▶ ABOUT THIS TASK
In the entries below, how many lines contain the string "Jakarta"? Give the number by itself.

Saved entries:
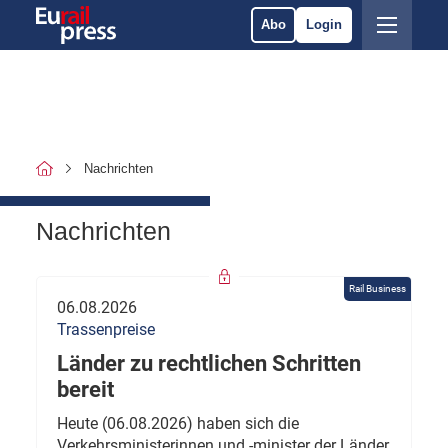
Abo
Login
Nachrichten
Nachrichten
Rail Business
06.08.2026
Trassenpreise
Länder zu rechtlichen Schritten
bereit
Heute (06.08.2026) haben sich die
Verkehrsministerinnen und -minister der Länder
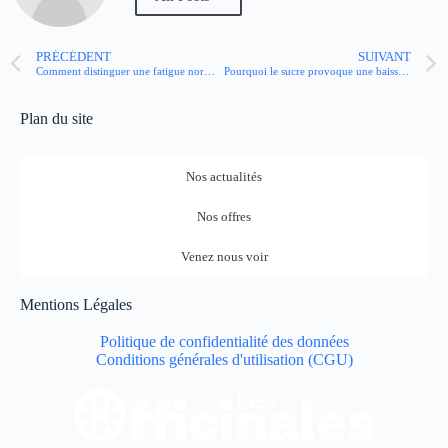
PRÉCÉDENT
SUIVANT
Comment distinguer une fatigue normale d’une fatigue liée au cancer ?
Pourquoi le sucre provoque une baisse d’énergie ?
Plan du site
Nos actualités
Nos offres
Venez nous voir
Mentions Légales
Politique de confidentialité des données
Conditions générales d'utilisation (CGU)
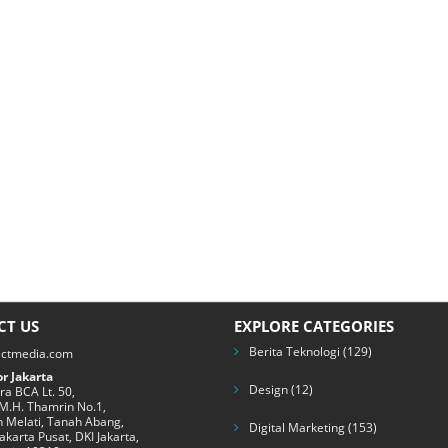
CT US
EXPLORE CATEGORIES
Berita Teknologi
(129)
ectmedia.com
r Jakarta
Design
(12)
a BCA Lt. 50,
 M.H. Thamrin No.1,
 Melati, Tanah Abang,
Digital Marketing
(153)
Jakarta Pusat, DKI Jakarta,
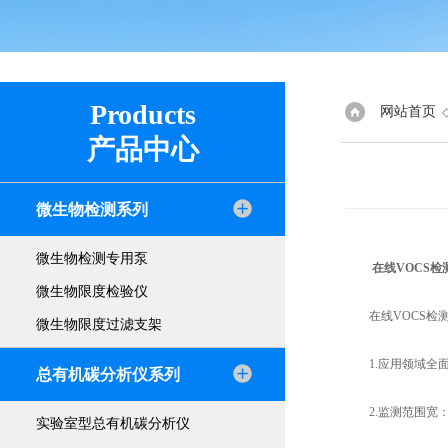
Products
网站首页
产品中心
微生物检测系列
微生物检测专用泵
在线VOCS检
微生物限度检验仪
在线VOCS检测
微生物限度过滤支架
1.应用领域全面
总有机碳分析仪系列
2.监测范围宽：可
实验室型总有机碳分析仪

▶ REPLY
2